HT Measurements Explained: The RGB Triangle of Death - Video Measurements Page 2
The second way to rank a display's gray scale is to look at how well it tracks. We don't measure the color of gray at just one intensity or shade—we measure it at various levels from dark gray to bright white. Ideally, the color of gray would be the same at every intensity level. In the past, we've plotted each measurement on the same triangle; in those cases, a perfectly tracking gray scale would appear as a small dot in the center of the chart. Each measurement would then land on top of the last. However, most displays, even the better ones, have some drift in the gray scale. The resulting chart looks more like a fat dot or maybe a smudge. If the display doesn't track well at all or is calibrated poorly, the measurement will be a broad line or zigzag. The broader the smudge, the poorer the display tracks and the more the image's color will change as it gets brighter or darker. If our chart were three-dimensional, with intensity being on the X axis, a poor gray scale might spiral or zigzag from front to back as it changes from one color to the next at each intensity level.
Starting in this issue of HT, our video measurements will include two charts. The second chart shows the gray-scale tracking relative only to intensity (see Figure C).
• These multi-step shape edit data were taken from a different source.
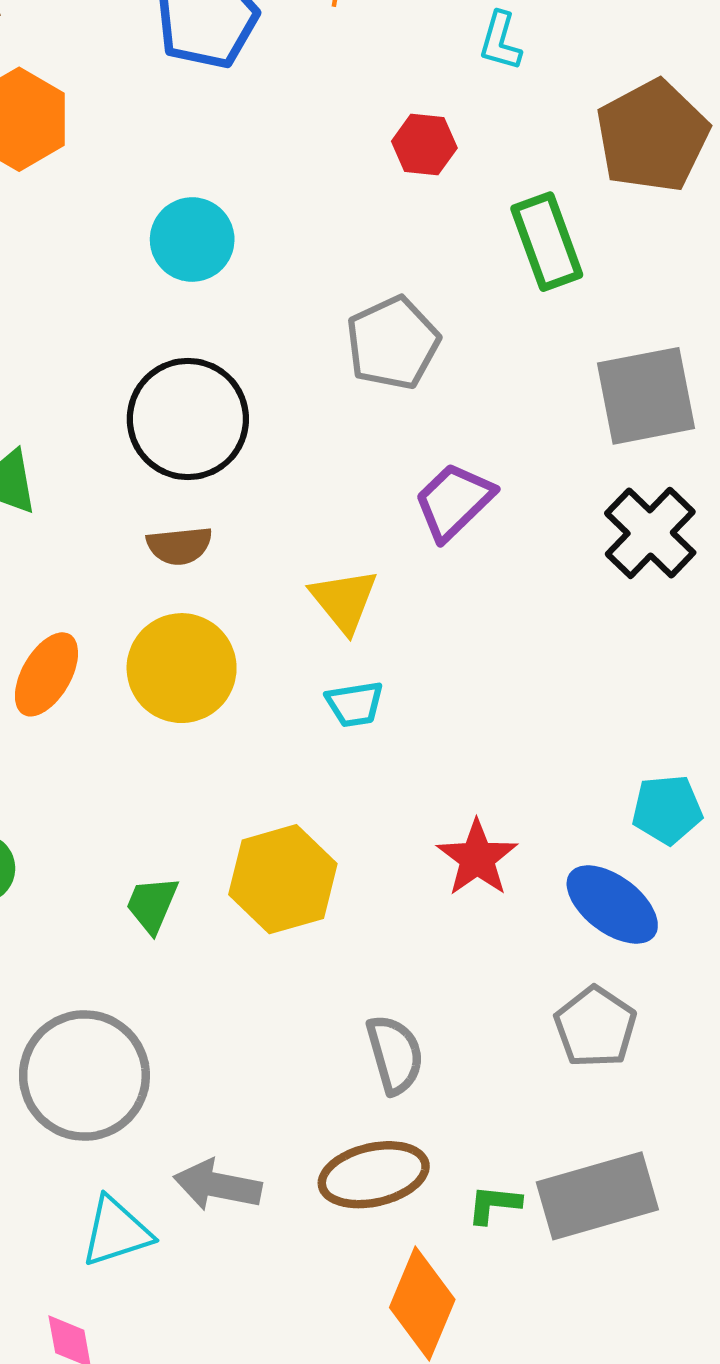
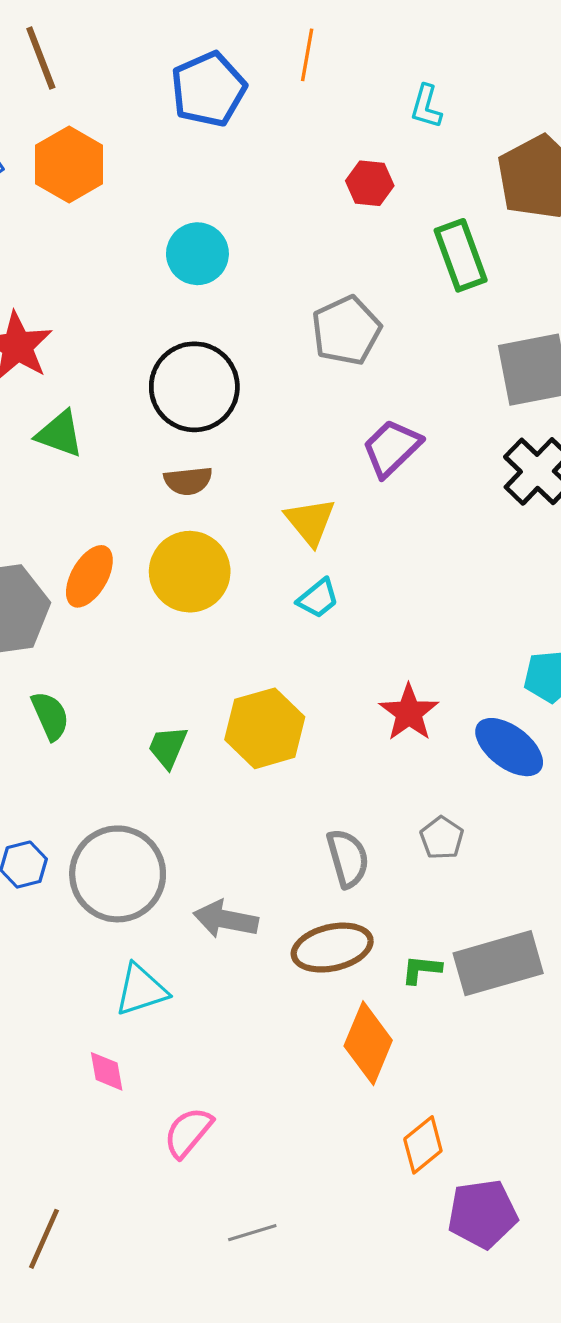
cyan trapezoid: (355, 704) -> (318, 598), turned -30
gray pentagon: (595, 1027) -> (442, 838), moved, size x0.7
gray arrow: (217, 1185) -> (226, 919), moved

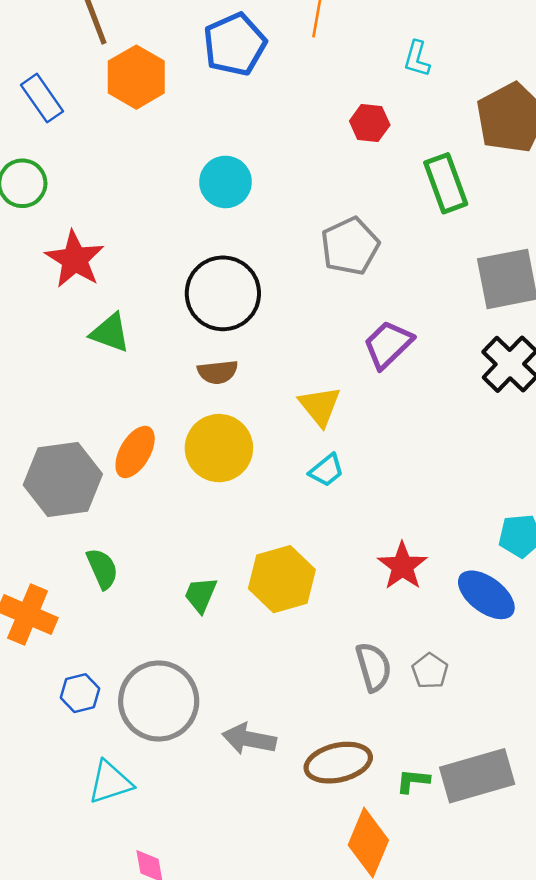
orange hexagon: (69, 164) -> (136, 77), moved
gray semicircle: (348, 858) -> (374, 667), moved
cyan triangle: (141, 990) -> (110, 782), moved

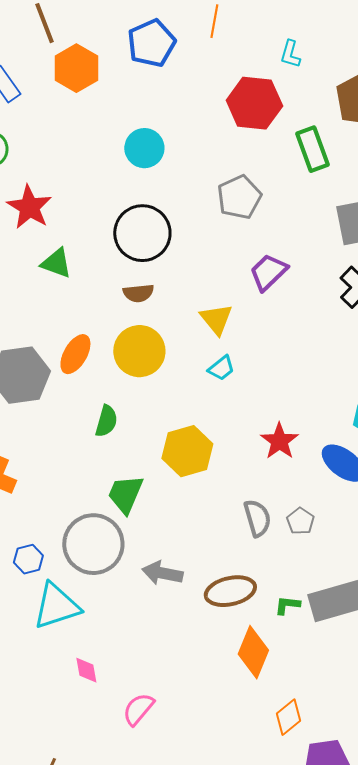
red hexagon: (370, 123) -> (254, 103), size x1.8
green semicircle: (102, 569) -> (106, 421), moved, turned 40
green trapezoid: (201, 595) -> (125, 494), moved, size x1.4
blue hexagon: (80, 693) -> (28, 559), moved
cyan triangle: (110, 782) -> (56, 606), size x1.4

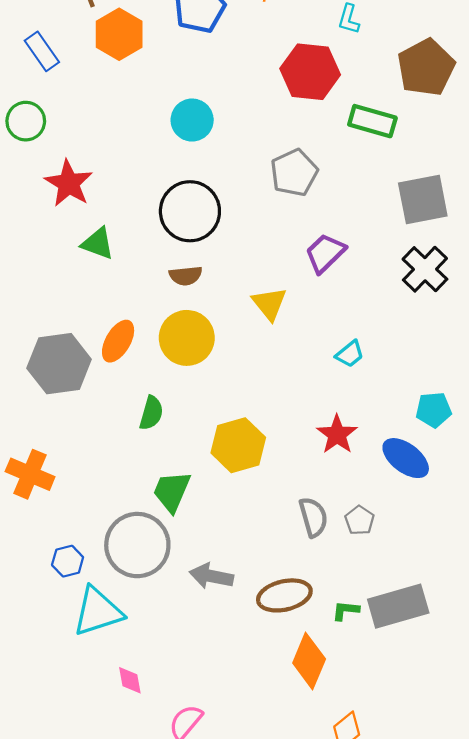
green rectangle: (312, 149) -> (372, 121), turned -54
cyan trapezoid: (221, 368) -> (350, 354), moved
While this chart is more limited in the information provided, it is more common among consumer publications and industry groups. IRE, listed on the bottom, are units of intensity. Color temperature, in Kelvin units, appears on the vertical dimension. Remember that, sometimes, the gray scale will appear as a color but won't measure as a particular temperature. As the intensity increases, the gray scale should remain stable, appearing as a horizontal line across the 6,500 K mark. If the gray scale drifts, you'll see it in this chart as it wavers up or down. This would correspond to the triangle measurement that smears or is seen as a broad line across the chart.